Bonjour Véronique,
Tout d’abord, je vous remercie pour votre question et je tiens à m’excuser pour cette réponse tardive. J’ai été dépassé par les festivités de fin de période (examens, corrections, conseils de classes, réunion de parents) et les fêtes de fin d’année. Pour rappel, vous nous aviez posé la question suivante : « Comment motiver les enseignants lorsque notre société évolue, change à un rythme soutenu ? ». Votre question est assez complexe mais très intéressante. Après avoir effectué quelques recherches, je vous propose une réponse possible parmi d’autres. En effet, il s’agit uniquement de mon point de vue et de la synthèse de quelques documents dénichés au fil de mes recherches.
D’après une analyse intitulée « Démotivés, les profs ? » et publiée par le Centre Permanent pour la Citoyenneté et la Participation (CPCP) en 2012, « beaucoup dans le corps enseignant mettent en avant la démotivation comme principale conséquence d’un « mal-être » global, devenant une source de problèmes dans leur métier » (p. 3). Il est donc primordial de s’y intéresser comme problème de fond et celui-ci n’est visiblement pas récent comme le témoigne cette analyse... Il y est également souligné que « la plupart des raisons de la démotivation croissante des professeurs ne peut se régler moyennant des solutions purement matérielles comme des revalorisations de salaires par exemple » (p. 6). Si la revalorisation salariale ne peut suffire à (re)motiver les enseignants, comment pourrait-on y arriver ?
Une première piste est proposée par Lantheaume (2008, p. 54) dont l’évocation de « l’existence d’une usure résultant d’un sentiment d’impuissance à bien travailler est manifeste chez les enseignants » (p. 54).
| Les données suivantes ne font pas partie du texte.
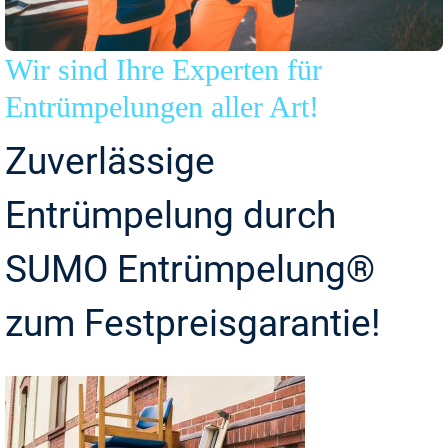
Wir sind Ihre Experten für
Entrümpelungen aller Art!
Zuverlässige
Entrümpelung durch
SUMO Entrümpelung®
zum Festpreisgarantie!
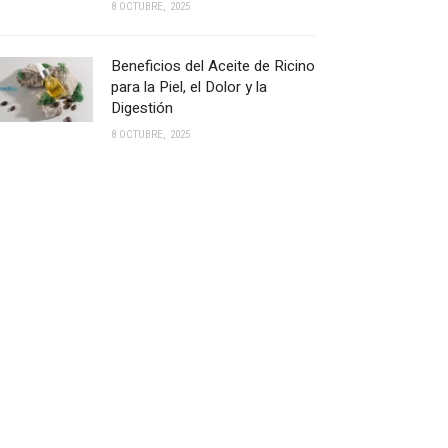
8 OCTUBRE, 2025
Beneficios del Aceite de Ricino
para la Piel, el Dolor y la
Digestión
8 OCTUBRE, 2025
Cette usure pourrait être une des sources de démotivation et une des clés du problème. L’auteur précise que « selon la sociologie des professions et la clinique de l’activité, les groupes professionnels se stabilisent autour d’une idée du « bon travail », voire même du « beau travail ». C’est aujourd’hui un problème clé pour les enseignants » (p. 54). L’auteur ajoute que « la façon de définir ce qu’est le « bon travail » et sa définition même se transforment. Les nouvelles tâches, pour les enseignants, ne font pas partie du cœur du métier et inversent le poids respectif entre celles jugées jusque-là secondaires ou liées à des choix personnels et celles relevant du noyau dur du métier » (p. 54). Je pense donc que pour (re)motiver les enseignants, il est important que ceux-ci prennent conscience que leur travail a également évolué et qu’ils doivent (re)définir ce qu’est un « bon travail » en tant qu’enseignant en 2020. L’enseignant doit aussi être vigilent à ne pas se laisser entrainer par une résistance au changement.
Par rapport à ces résistances, Maroy (2006, p. 133) dit qu’« un premier type d’explication renvoie à la socialisation des enseignants, en particulier des anciens, qui, formés à un modèle de professionnalité antérieur (le modèle du « maître instruit » entre autres) résisterait aux nouveaux modèles (modèle du pédagogue et du praticien réflexif). Les résistances s’expliqueraient ainsi par des traits liés à la culture professionnelle des enseignants, qui seraient d’une part plutôt « individualistes » (Hargreaves, 1993 ; Huberman, 1993), d’autre part « relativement conservateurs » sur le plan pédagogique, attachés aux modèles pédagogiques auxquels ils ont été formés ».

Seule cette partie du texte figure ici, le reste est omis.